All lines in the data bearing the string "crimes" should be identified and copied.

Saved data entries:
*****

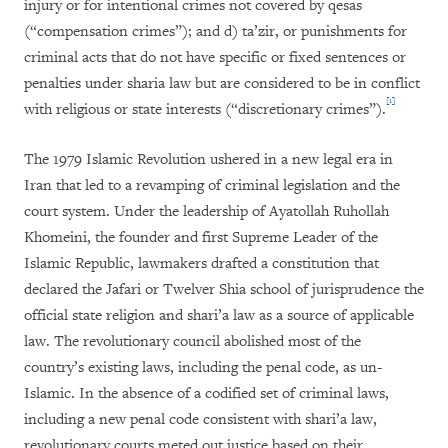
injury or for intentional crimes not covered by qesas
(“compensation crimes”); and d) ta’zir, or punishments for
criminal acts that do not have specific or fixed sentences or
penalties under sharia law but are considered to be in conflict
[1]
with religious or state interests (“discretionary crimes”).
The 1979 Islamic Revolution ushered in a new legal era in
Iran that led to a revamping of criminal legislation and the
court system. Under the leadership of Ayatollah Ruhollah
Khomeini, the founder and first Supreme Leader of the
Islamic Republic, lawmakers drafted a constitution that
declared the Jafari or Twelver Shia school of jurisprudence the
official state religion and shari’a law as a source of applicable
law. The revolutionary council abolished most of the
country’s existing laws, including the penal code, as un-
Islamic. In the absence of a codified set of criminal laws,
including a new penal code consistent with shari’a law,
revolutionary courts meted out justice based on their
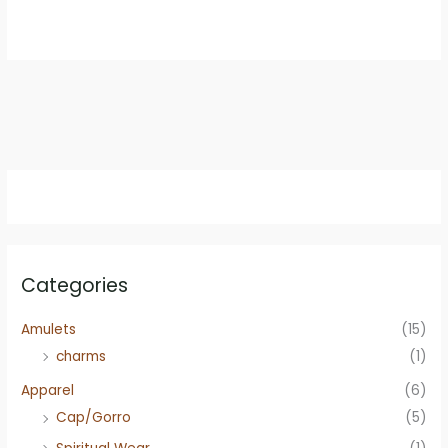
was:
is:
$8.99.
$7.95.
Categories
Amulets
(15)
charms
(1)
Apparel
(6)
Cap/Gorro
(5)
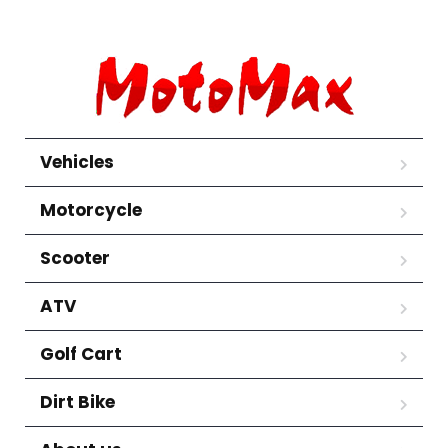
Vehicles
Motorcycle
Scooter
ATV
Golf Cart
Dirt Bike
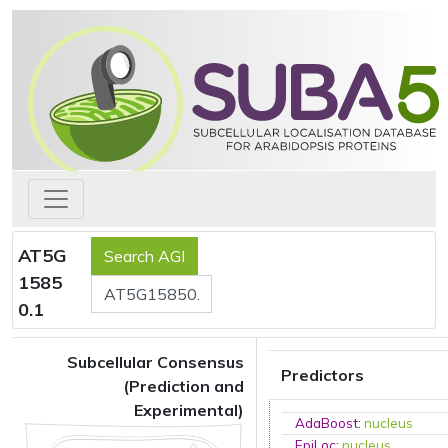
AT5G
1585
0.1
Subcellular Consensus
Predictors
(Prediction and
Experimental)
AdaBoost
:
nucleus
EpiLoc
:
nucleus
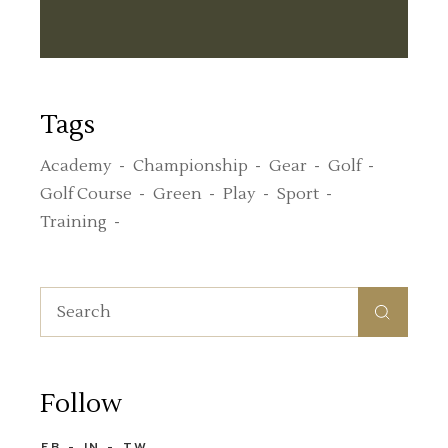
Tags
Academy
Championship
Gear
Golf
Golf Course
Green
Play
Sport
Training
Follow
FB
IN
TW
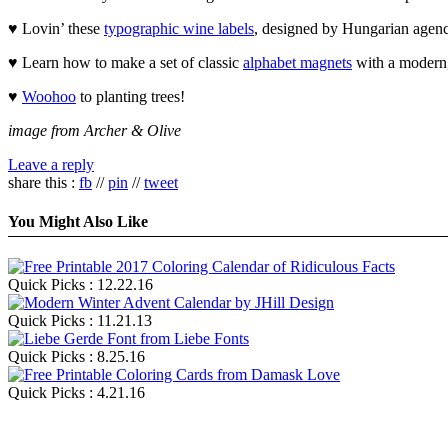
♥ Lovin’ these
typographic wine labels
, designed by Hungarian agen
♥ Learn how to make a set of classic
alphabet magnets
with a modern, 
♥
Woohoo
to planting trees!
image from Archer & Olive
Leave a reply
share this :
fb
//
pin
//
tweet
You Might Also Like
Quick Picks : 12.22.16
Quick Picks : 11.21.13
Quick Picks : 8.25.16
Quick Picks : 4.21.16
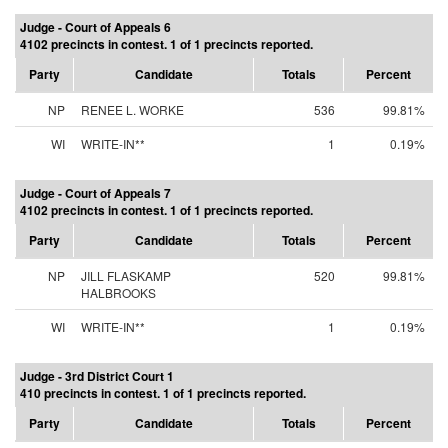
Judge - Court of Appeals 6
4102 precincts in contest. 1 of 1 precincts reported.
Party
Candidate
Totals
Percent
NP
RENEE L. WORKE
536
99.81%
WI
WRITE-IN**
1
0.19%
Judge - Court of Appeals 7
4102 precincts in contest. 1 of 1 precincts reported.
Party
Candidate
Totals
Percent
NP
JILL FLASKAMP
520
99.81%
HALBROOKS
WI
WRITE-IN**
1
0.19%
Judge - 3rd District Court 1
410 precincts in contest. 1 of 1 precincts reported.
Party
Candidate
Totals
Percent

*****

PROBLEM SOLUTION:
injury or for intentional crimes not covered by qesas
(“compensation crimes”); and d) ta’zir, or punishments for
with religious or state interests (“discretionary crimes”).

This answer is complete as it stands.